Calling it a knock warned her. Her eyes didn’t cross when she swigged Red Army vodka. Calling her sweetie probably warned her, too. But she was smiling when she handed back the water bottle. “You should drink some.”

“Fucking right I should.” He titled his head back. Fire slid down his throat and exploded in his stomach like a 105. He held out the vodka. “Have some more.”

“Sure. Best way to start the day.” Nina was a Russian, all right.

“Almost the best way.” Kuchkov grabbed her. She squealed and she giggled and she made a token try at pushing him away, but then they were rolling on the ground together and kissing. When he did reach under her skirt, she laughed again and then she purred. Who ended up on top was a matter of luck. She undid his fly, sucked him for a minute to make him even harder than he was already, and impaled herself on him. His hands clutched her meaty backside while they thrashed. She had plenty to hold on to.

She threw her head back and mewled. A moment later, he grunted as joy shot through him. A moment after that, before he could decide whether to slide out or start again, German shells started landing on the Russian line and reaching back toward the village.

That made up his mind, and in a hurry. He threw Nina off him, even his rude chivalry forgotten. She let out an indignant squawk. He didn’t care. He scrambled to his feet, shoving his cock back into his pants and doing up the buttons. Then he took off on the dead run, back toward his section. Fun was fun, but killing the fucking Fascists really mattered.

He ignored the shell bursts. If one got him, it got him. None did. He wasn’t as fast as an Olympic track man getting back, but an Olympic track man didn’t run in boots and carry a submachine gun. He reached his men before the barrage stopped and the ground attack came in.

“Hold on to your dicks, boys,” he called when the artillery let up. Nina’d sure had hold of his. “We’ll slaughter the clapped-out cunts.”

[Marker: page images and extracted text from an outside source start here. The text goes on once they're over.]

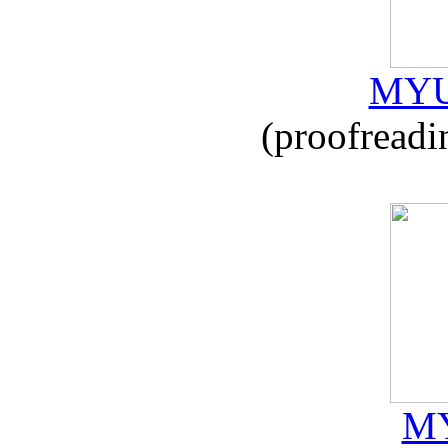
MYU
(proofreadi
MY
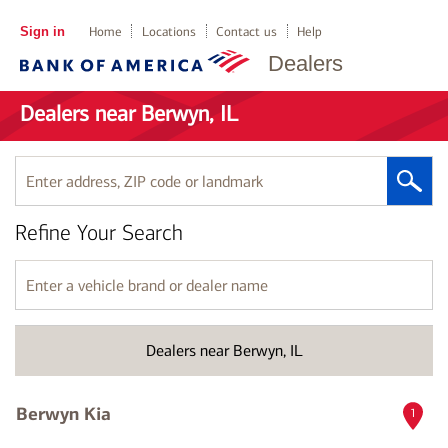
Sign in
Home
Locations
Contact us
Help
Dealers
Dealers near Berwyn, IL
Enter
address,
ZIP
Refine Your Search
code
or
landmark
Enter
a
vehicle
brand
Dealers near Berwyn, IL
or
dealer
name
Berwyn Kia
1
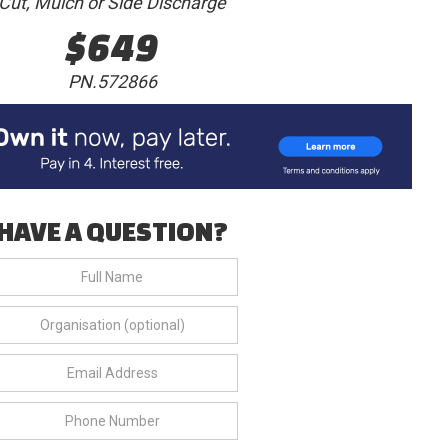
Cut, Mulch or Side Discharge
$649
PN.572866
HAVE A QUESTION?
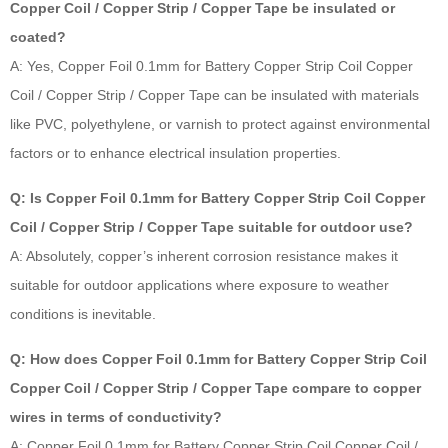
Copper Coil / Copper Strip / Copper Tape be insulated or
coated?
A: Yes, Copper Foil 0.1mm for Battery Copper Strip Coil Copper
Coil / Copper Strip / Copper Tape can be insulated with materials
like PVC, polyethylene, or varnish to protect against environmental
factors or to enhance electrical insulation properties.
Q: Is Copper Foil 0.1mm for Battery Copper Strip Coil Copper
Coil / Copper Strip / Copper Tape suitable for outdoor use?
A: Absolutely, copper’s inherent corrosion resistance makes it
suitable for outdoor applications where exposure to weather
conditions is inevitable.
Q: How does Copper Foil 0.1mm for Battery Copper Strip Coil
Copper Coil / Copper Strip / Copper Tape compare to copper
wires in terms of conductivity?
A: Copper Foil 0.1mm for Battery Copper Strip Coil Copper Coil /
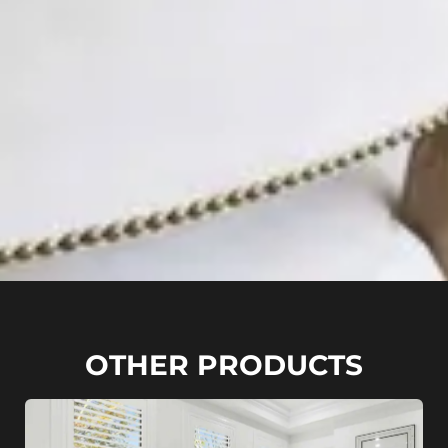
OTHER PRODUCTS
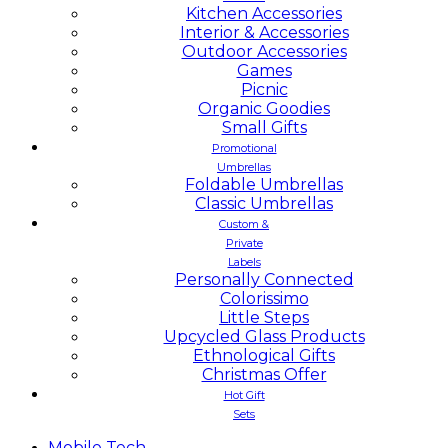
Kitchen Accessories
Interior & Accessories
Outdoor Accessories
Games
Picnic
Organic Goodies
Small Gifts
Promotional
Umbrellas
Foldable Umbrellas
Classic Umbrellas
Custom &
Private
Labels
Personally Connected
Colorissimo
Little Steps
Upcycled Glass Products
Ethnological Gifts
Christmas Offer
Hot Gift
Sets
Mobile
Tech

They didn’t. The Germans were veterans, and didn’t assume the shelling would make their advance easy. They came cautiously, by small groups, firing and moving. Where they met strong defensive fire, they held up and started digging themselves foxholes. They weren’t going to let their officers get them killed if they could help it. If they hadn’t been Nazis, they would have been sensible men.

For a wonder, Russian tanks showed up before the Germans brought up any armor. The Fritzes retreated sullenly. Maybe I can fuck Nina again tomorrow, Kuchkov thought. You never knew till you tried.

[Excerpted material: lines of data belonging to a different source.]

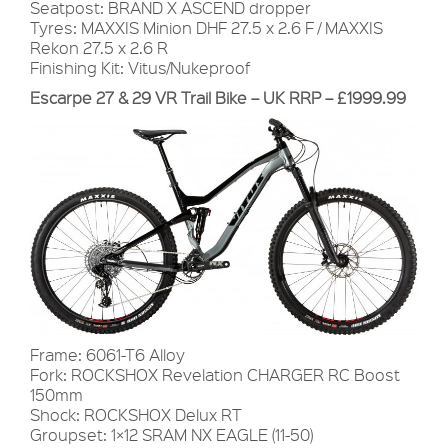
Seatpost: BRAND X ASCEND dropper
Tyres: MAXXIS Minion DHF 27.5 x 2.6 F / MAXXIS
Rekon 27.5 x 2.6 R
Finishing Kit: Vitus/Nukeproof
Escarpe 27 & 29 VR Trail Bike – UK RRP – £1999.99
Frame: 6061-T6 Alloy
Fork: ROCKSHOX Revelation CHARGER RC Boost
150mm
Shock: ROCKSHOX Delux RT
Groupset: 1×12 SRAM NX EAGLE (11-50)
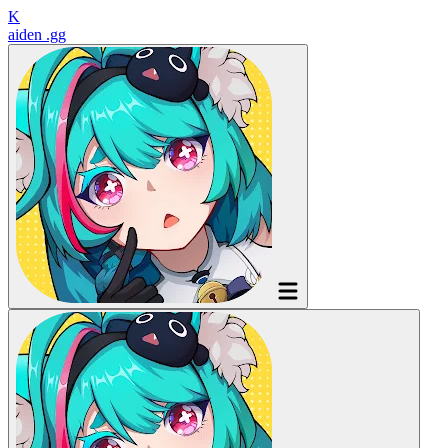
K
aiden
.gg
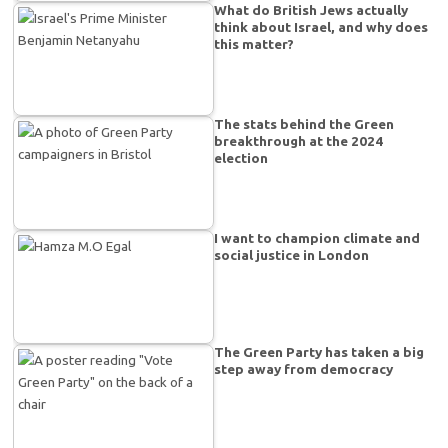
What do British Jews actually
think about Israel, and why does
this matter?
The stats behind the Green
breakthrough at the 2024
election
I want to champion climate and
social justice in London
The Green Party has taken a big
step away from democracy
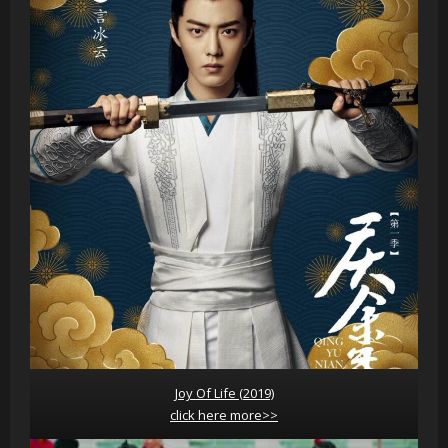
Joy Of Life (2019)
click here more>>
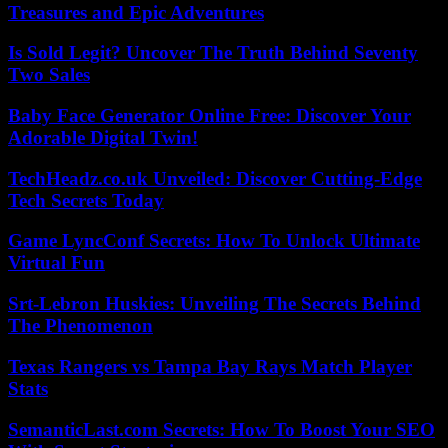
Treasures and Epic Adventures
Is Sold Legit? Uncover The Truth Behind Seventy
Two Sales
Baby Face Generator Online Free: Discover Your
Adorable Digital Twin!
TechHeadz.co.uk Unveiled: Discover Cutting-Edge
Tech Secrets Today
Game LyncConf Secrets: How To Unlock Ultimate
Virtual Fun
Srt-Lebron Huskies: Unveiling The Secrets Behind
The Phenomenon
Texas Rangers vs Tampa Bay Rays Match Player
Stats
SemanticLast.com Secrets: How To Boost Your SEO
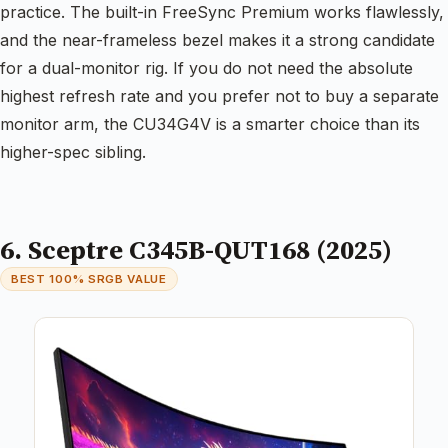
practice. The built-in FreeSync Premium works flawlessly,
and the near-frameless bezel makes it a strong candidate
for a dual-monitor rig. If you do not need the absolute
highest refresh rate and you prefer not to buy a separate
monitor arm, the CU34G4V is a smarter choice than its
higher-spec sibling.
6. Sceptre C345B-QUT168 (2025)
BEST 100% SRGB VALUE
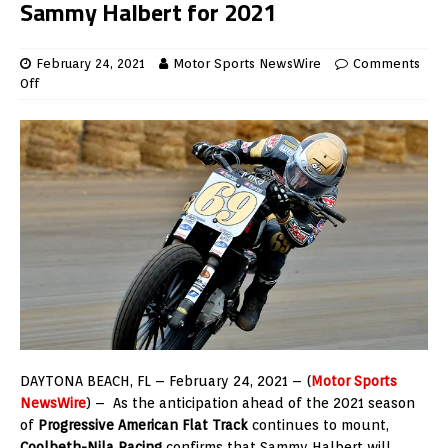
Sammy Halbert for 2021
February 24, 2021
Motor Sports NewsWire
Comments
Off
DAYTONA BEACH, FL – February 24, 2021 – (
Motor Sports
NewsWire
) – As the anticipation ahead of the 2021 season
of
Progressive American Flat Track
continues to mount,
Coolbeth-Nila Racing
confirms that Sammy Halbert will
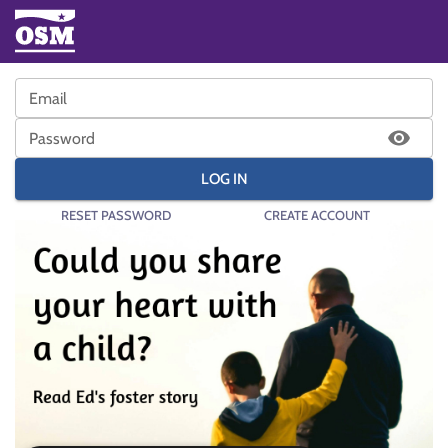
Email
Password
LOG IN
RESET PASSWORD
CREATE ACCOUNT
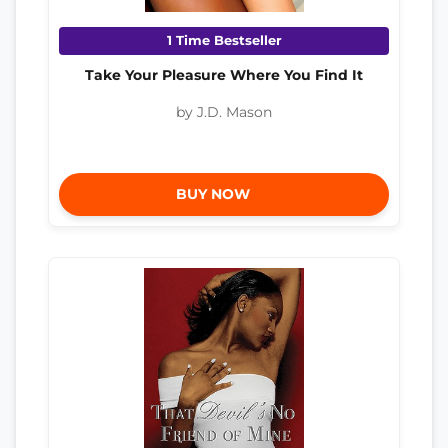
1 Time Bestseller
Take Your Pleasure Where You Find It
by J.D. Mason
BUY NOW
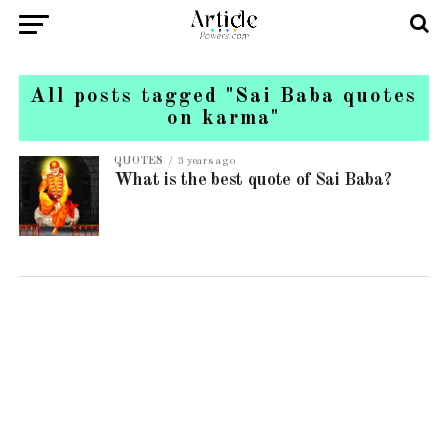
All posts tagged "Sai Baba quotes
on karma"
QUOTES
3 years ago
What is the best quote of Sai Baba?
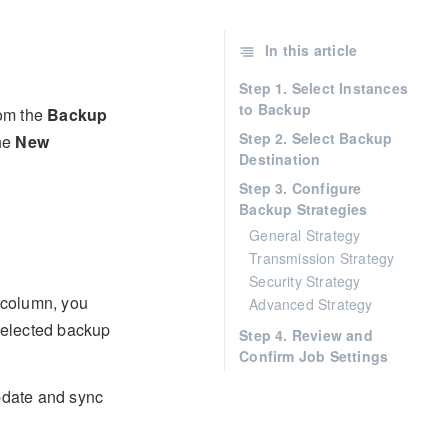
In this article
Step 1. Select Instances
to Backup
rom the
Backup
Step 2. Select Backup
the
New
Destination
Step 3. Configure
Backup Strategies
General Strategy
Transmission Strategy
Security Strategy
column, you
Advanced Strategy
 selected backup
Step 4. Review and
Confirm Job Settings
pdate and sync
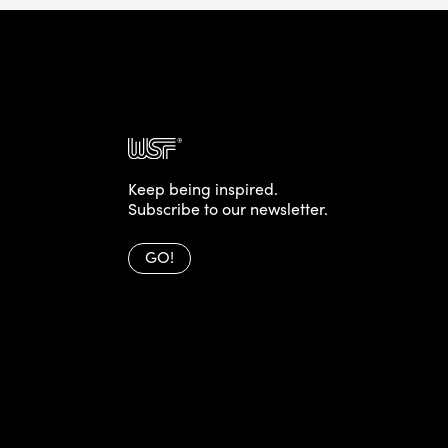
Keep being inspired.
Subscribe to our newsletter.
GO!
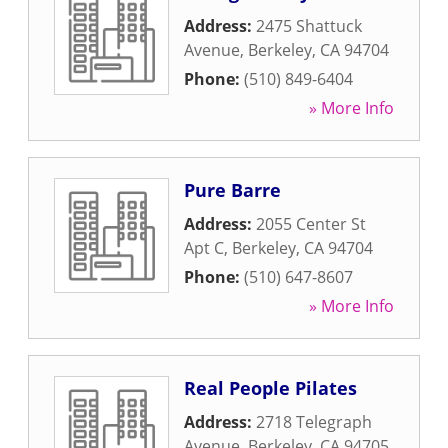
Address:
2475 Shattuck
Avenue
,
Berkeley
,
CA
94704
Phone:
(510) 849-6404
» More Info
Pure Barre
Address:
2055 Center St
Apt C
,
Berkeley
,
CA
94704
Phone:
(510) 647-8607
» More Info
Real People Pilates
Address:
2718 Telegraph
Avenue
,
Berkeley
,
CA
94705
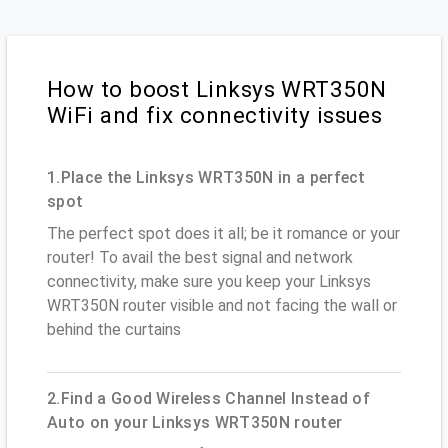
How to boost Linksys WRT350N
WiFi and fix connectivity issues
1.Place the Linksys WRT350N in a perfect
spot
The perfect spot does it all; be it romance or your
router! To avail the best signal and network
connectivity, make sure you keep your Linksys
WRT350N router visible and not facing the wall or
behind the curtains
2.Find a Good Wireless Channel Instead of
Auto on your Linksys WRT350N router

Pete McGill passed five-inch shells as fast as he could. The Japs had more dive-bombers than Carter had little liver pills. Sweat poured down his bare back. He’d be sunburned like nobody’s business if he lived, but that was the least of his worries. He’d got way too hot and sticky to stay in his shirt.

Most of the guys at the gun wore nothing but a helmet above the waist. You needed a helmet. You needed one bad. What went up eventually came down, and lots and lots was going up. Fragments rained down all over the Pacific. You’d feel like a jerk if one of them smashed your unprotected skull-but not for long, worse luck for you.